How can this be? Obama has done so much for those with student loans and his economy is making these students unable to pay their loans. I smell a bailout and left-wingers screaming higher education is a right and should be free. Obama made it easier to get student loans, with his government takeover, but hasn’t made repaying these loans a priority (see unemployment rate & Obamanomics).
We have already discussed the student loan bubble, and its popping previously, most extensively in this article. Today, we get the Q3 consumer credit breakdown update courtesy of the NY Fed’s quarterly credit breakdown. And it is quite ghastly. As of September 30, Federal (not total, just Federal) rose to a gargantuan $956 billion, an increase of $42 billion in the quarter – the biggest quarterly update since 2006.

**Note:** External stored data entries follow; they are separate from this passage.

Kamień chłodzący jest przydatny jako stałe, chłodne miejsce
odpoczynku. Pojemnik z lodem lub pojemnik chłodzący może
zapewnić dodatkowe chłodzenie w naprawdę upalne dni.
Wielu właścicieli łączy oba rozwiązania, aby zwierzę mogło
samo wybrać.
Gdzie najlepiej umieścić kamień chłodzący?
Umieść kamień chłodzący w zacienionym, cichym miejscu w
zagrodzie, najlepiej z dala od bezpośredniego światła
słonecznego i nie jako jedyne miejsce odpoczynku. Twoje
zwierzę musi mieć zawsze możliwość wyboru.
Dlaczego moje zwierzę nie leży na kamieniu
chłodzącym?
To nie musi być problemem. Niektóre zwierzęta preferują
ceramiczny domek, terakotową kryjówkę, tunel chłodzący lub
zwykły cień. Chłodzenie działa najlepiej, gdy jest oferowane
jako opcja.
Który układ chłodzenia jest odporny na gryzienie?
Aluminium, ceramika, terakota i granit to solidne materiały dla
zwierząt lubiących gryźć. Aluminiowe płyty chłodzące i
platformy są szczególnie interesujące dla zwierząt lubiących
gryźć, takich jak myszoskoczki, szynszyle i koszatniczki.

But this is no surprise to anyone who read our latest piece on the topic. What also shouldn’t be a surprise, at least to our readers who read about it here first, but what will stun the general public are the two charts below, the first of which shows the amount of 90+ day student loan delinquencies, and the second shows the amount of newly delinquent 30+ day student loan balances. The charts speak for themselves.
Market Watch is also pointing out the student loan bubble bursting, something ZeroHedge figured out last September:
New data released today shows 11% of student loans were 90 days or more past due in the third quarter, up from 8.9% in the previous quarter and 8.8% a year prior, according to the Federal Reserve Bank of New York. It’s also the highest since at least 2003, when the bank first started tracking student loan delinquencies. “It’s a red flag and a warning sign that more Americans are struggling to repay their student loans — things are bad, really bad, and getting worse,” says Rich Williams, higher-education advocate at the U.S. Public Interest Research Group, a nonprofit based in Washington.
The latest data comes at a time when delinquencies on many other consumer debts, including credit cards and mortgages, are dropping. Overall, delinquency rates on outstanding consumer debt fell to 8.9% in the third quarter, from 10% a year prior, according to the FRBNY.